Coexistence of amyloid-β and Tau hyperphosphorylation rescues cognitive and electrophysiological deficiencies in a mouse model of Alzheimer’s disease

Alzheimer’s disease hallmarks include amyloid-β peptide (Aβ) and hyperphosphorylated Tau (P-Tau), abnormalities in hippocampal oscillatory rhythms, imbalance of neuronal activity, and cognitive deficits. J20 and VLW mice, accumulating Aβ and P-Tau, respectively, show imbalanced neuronal activity and cognitive impairments. Here we analyzed mice simultaneously accumulating Aβ and P-Tau (J20/VLW).
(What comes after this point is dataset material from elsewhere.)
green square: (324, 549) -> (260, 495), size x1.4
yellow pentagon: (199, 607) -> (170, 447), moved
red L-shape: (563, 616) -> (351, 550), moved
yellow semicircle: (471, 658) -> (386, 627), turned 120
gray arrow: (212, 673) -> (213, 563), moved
No changes in Aβ load or in P-Tau in pyramidal cells were observed in J20/VLW animals compared to respective single transgenic models. Conversely, the density of hippocampal interneurons accumulating pThr205 and pSer262 Tau was higher in J20/VLW than in VLW mice. The GABAergic septohippocampal (SH) connection specifically innervates hippocampal interneurons, modulating hippocampal electrophysiology. Contrarily to previous results showing an important reduction of GABAergic SH innervation in J20 and VLW mice, here we demonstrate that the GABAergic SH connection is preserved in J20/VLW animals. Furthermore, our findings indicate that hippocampal theta rhythms, markedly diminished in J20 and VLW mice, are partially rescued in J20/VLW animals. Moreover, the simultaneous presence of Aβ and P-Tau rescues Aβ-associated recognition memory deficits in J20/VLW mice. Altogether, these data suggest that a differential Tau phosphorylation pattern in hippocampal interneurons protects against loss of GABAergic SH innervation, preventing alterations in local field potentials and avoiding cognitive deficits.